Readers are probably aware of the consultation that the HFEA launched this week on the use of mitochondrial replacement to prevent certain illnesses. John Harris has a piece on it in The Guardian – and by gosh golly, he’s right*; the article is well worth a quick look.
My own ha’p’orth: some of the stuff in the consultation is a bit odd. One of the sets of questions it asks has to do with what such a procedure would do to a child’s concept of identity. But why is this a concern? Suppose a child discovers that she’s been the recipient of a mitochondrial transplant: so what? Why would that make the blindest bit of difference to her sense of identity? Isn’t it wholly plausible that, if there is any impact, it’s not because of the source of the genes qua genes, but because of all the people around her telling her that it’s tremendously important and she should give a stuff? But they might be wrong. I’d stick my neck out and say that they probably are. Genetic origins simply don’t matter.

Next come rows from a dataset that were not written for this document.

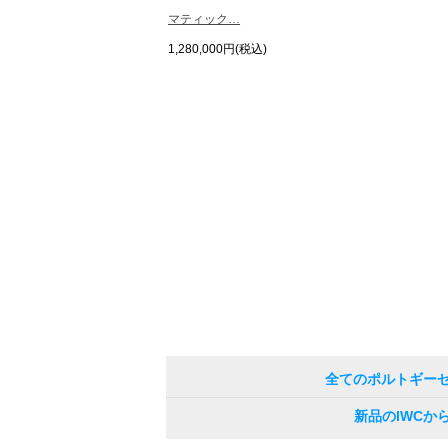
マティック…
1,280,000円(税込)
全てのポルトギー
新品のIWCか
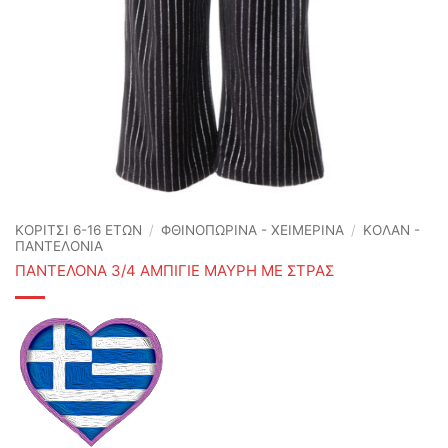
ΚΟΡΙΤΣΙ 6-16 ΕΤΩΝ
/
ΦΘΙΝΟΠΩΡΙΝΆ - ΧΕΙΜΕΡΙΝΆ
/
ΚΟΛΑΝ -
ΠΑΝΤΕΛΟΝΙΑ
ΠΑΝΤΕΛΟΝΑ 3/4 ΑΜΠΙΓΙΕ ΜΑΥΡΗ ΜΕ ΣΤΡΑΣ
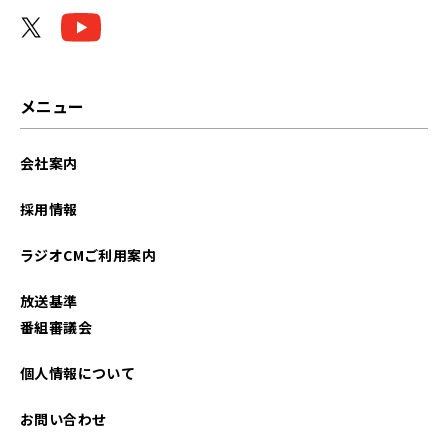
メニュー
会社案内
採用情報
ラジオCMご利用案内
放送基準
番組審議会
個人情報について
お問い合わせ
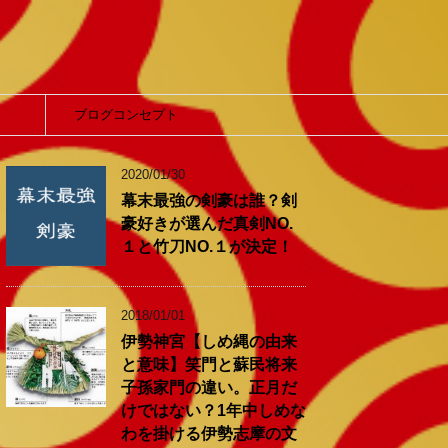
】
ブログコンセプト
2020/01/30
幕末最強の剣豪は誰？剣
豪好きが選んだ真剣NO.
１と竹刀NO.１が決定！
2018/01/01
伊勢神宮【しめ縄の由来
と意味】笑門と蘇民将来
子孫家門の違い。正月だ
けではない？1年中しめな
わを掛ける伊勢志摩の文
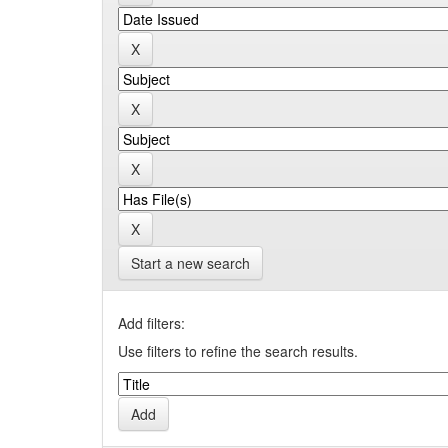
Start a new search
Add filters:
Use filters to refine the search results.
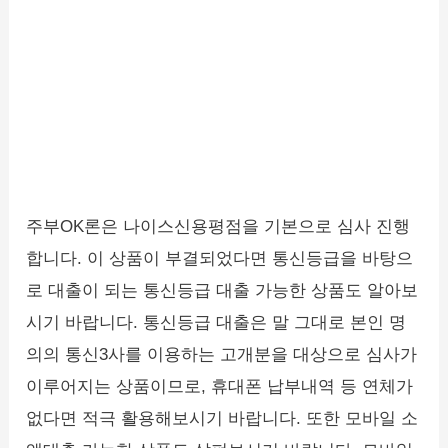
주부OK론은 나이스신용평점을 기본으로 심사 진행
합니다. 이 상품이 부결되었다면 통신등급을 바탕으
로 대출이 되는 통신등급 대출 가능한 상품도 알아보
시기 바랍니다. 통신등급 대출은 말 그대로 본인 명
의의 통신3사를 이용하는 고개분을 대상으로 심사가
이루어지는 상품이므로, 휴대폰 납부내역 등 연체가
없다면 적극 활용해보시기 바랍니다. 또한 모바일 소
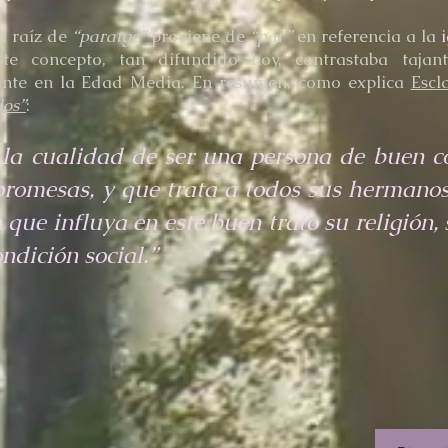
a raíz de
“paratge”
proviene de
“par”
en referencia a la
i
e concepto, tan difundido hoy, contrastaba tajan
nante en la Edad Media. En resumen, como explica
Escl
los”
:
s la cualidad de ser una persona de buen 
romesas, y que trata a todos sus hermanos
 que influya en este buen trato su religión,
ondición social.”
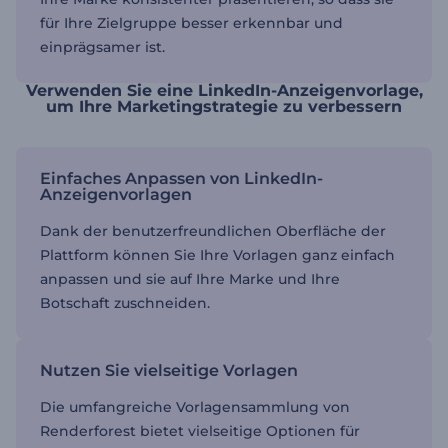
für Ihre Zielgruppe besser erkennbar und
einprägsamer ist.
Verwenden Sie eine LinkedIn-Anzeigenvorlage,
um Ihre Marketingstrategie zu verbessern
Einfaches Anpassen von LinkedIn-
Anzeigenvorlagen
Dank der benutzerfreundlichen Oberfläche der
Plattform können Sie Ihre Vorlagen ganz einfach
anpassen und sie auf Ihre Marke und Ihre
Botschaft zuschneiden.
Nutzen Sie vielseitige Vorlagen
Die umfangreiche Vorlagensammlung von
Renderforest bietet vielseitige Optionen für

(Ah – but if she’s brought up to think that they’re imporant, isn’t that enough to establish that they’re important to her – and so are important in some sense after all? Well, no. Imagine someone is brought up to think that the fortunes of West Ham United are important; they’ll be important to him. But it doesn’t follow that they’re important; and it might be that, in treating them as important, our hapless Hammers fan ends up making himself much more miserable than he need be by worrying about things that don’t merit worry. It could be that he ought not to think the football important. The same applies to genes: if a person’s genetic origins are important to her, it doesn’t follow that they’re important, or that there’re no good reasons to think them less important.)
But lots of people seem to think that genes do matter, and so we get questions like this; and asking questions like this perpetuates the idea that it’s a question worth asking… and so it goes on.
*I’ve found myself saying that increasingly often of late. Scary stuff.